One of the most immediate steps that can be taken to instantly decrease the likelihood of inflammation is to make small changes in your diet. Reducing your consumption of inflammatory foods like refined flour, dairy, vegetable oil, saturated fat, fried foods, processed meats, sugar, and artificial sweeteners/additives is the first step to bettering your body.
There are also a number of inflammation-fighting foods that will help lower those levels slowly but surely, as our friends at Cooking Light point out. With these anti-inflammatory ingredients and recipes, you’ll be able to rest easy knowing you’re doing your health a favor one meal at a time.
This omega-3 rich fish is a powerhouse when it comes to helping the body produce anti-inflammatory compounds and keeping existing inflammation at bay. Aim to incorporate dishes like Thai Crunch Bowls with Salmon and Salmon in Smoky Tomato Broth into your meal rotation a few times a week. Bonus points if you make a recipe like this Sheet Pan Salmon with Potatoes and Green Beans with extra-virgin olive oil, which, along with flaxseed and canola oil, is also high in omega-3s.
Everyone’s favorite creamy super-fruit contains a special blend of antioxidants and unsaturated fats, which work together to fight inflammation fast. While you could keep it basic with avo toast for breakfast, you won’t regret also getting your fix at dinner with Pan Seared Tuna Tacos with Avocado Mango Salsa, Spaghetti with Spinach-Avocado Sauce, and a Strawberry Avocado Salad, which also incorporates berries, another anti-inflammatory food.
This brightly-hued spice is not only seriously trendy right now, but also contains a compound called curcumin, which helps to relieve symptoms of inflammation-related issues. Start your day with a Turmeric Latte made with almond milk and an Omelet with Turmeric, Tomato, and Onions. Then, incorporate the spice into your dinner sides with the help of this Roasted Cauliflower with Turmeric and Cumin.

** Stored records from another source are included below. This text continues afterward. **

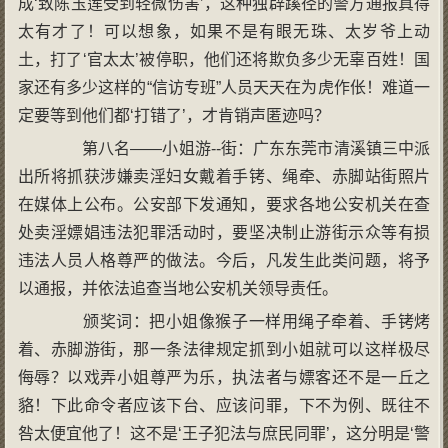
成‘致陈玉莲受到轻微伤害’，这种独辟蹊径的警方通报真得
太有才了！可以想象，如果不是有眼无珠、太岁爷上动
土，打了‘官太太’被停职，他们还将欺负多少无辜百姓！国
家还有多少这样的“信访专班”人员天天在为虎作伥！难道一
定要等到他们都‘打错了’，才肯销声匿迹吗？
第八名——小姐游--街：广东东莞市清溪镇三中派
出所将抓获涉嫌卖淫妇女戴着手铐、绳牵、赤脚站街照片
在媒体上公布。公安部下发通知，要求各地公安机关在查
处卖淫嫖娼违法犯罪活动时，要坚决制止游街示众等有损
违法人员人格尊严的做法。今后，凡发生此类问题，将予
以通报，并依法追查当地公安机关领导责任。
颁奖词：把小姐像猴子一样用绳子牵着、手铐烤
着、赤脚游街，那一条法律规定抓到小姐就可以这样极尽
侮辱？以戏弄小姐尊严为乐，执法者与嫖客还不是一丘之
貉！下此命令者应该下台、应该问罪，下不为例、既往不
咎太便宜他了！这不是‘王子犯法与庶民同罪’，这分明是‘警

Broccoli, as well as its cruciferous veggie relatives like cauliflower, Brussels sprouts, kale, and cabbage, is packed with anti-inflammatory phytochemicals, which will help reduce your risk of cancer. And while plain steamed broccoli is a bit of a bore, a Soba Noodle Salad with Chicken and Broccoli, Broccoli Salad with Cider Dressing, or Shaved Broccoli and Brussels Sprout Slaw will leave you and your dinner companions wanting more.
This delicious fungi variety is shown to improve immune system health overall and lower inflammatory markers, along with its Oyster and Enoki cousins. Dishes like Shiitake and Sweet Pea Risotto, Chicken and Shiitake Marsala, and Quinoa with Leeks and Shiitake Mushrooms will be so tasty you’ll forget you’re also doing something great for your health.
Packed with lycopene, a chemical compound shown to reduce and suppress inflammation, tomatoes are an easy bet for getting a healthy dose of anti-inflammatory foods. Stick with the classics, like Roasted Tomatoes and One Pot Pasta with Tomato Basil Sauce, or get a little more adventurous with Cumin-Spiced Chicken with Chunky Tomato Sauce.
This leafy green vegetable is packed with an amazing mix of antioxidants that simultaneously reduce inflammation and give your immune system a boost. To get the most significant nutritional boost from the greens, serve them uncooked, as a Spinach Salad with Tahini Vinaigrette, Spinach Quinoa Salad with Shrimp, or Spinach Salad with Berries and Goat Cheese.
This summer staple helps to lower levels of one of the key blood proteins used to measure inflammation, offering relief from inflammatory ailments. While there are plenty of cherry desserts to pick from, reduce your sugar intake by trying your hand at a savory cherry recipe like Pork Tenderloin with Cherries and Shallots or a Grilled Chicken Salad with Cherries.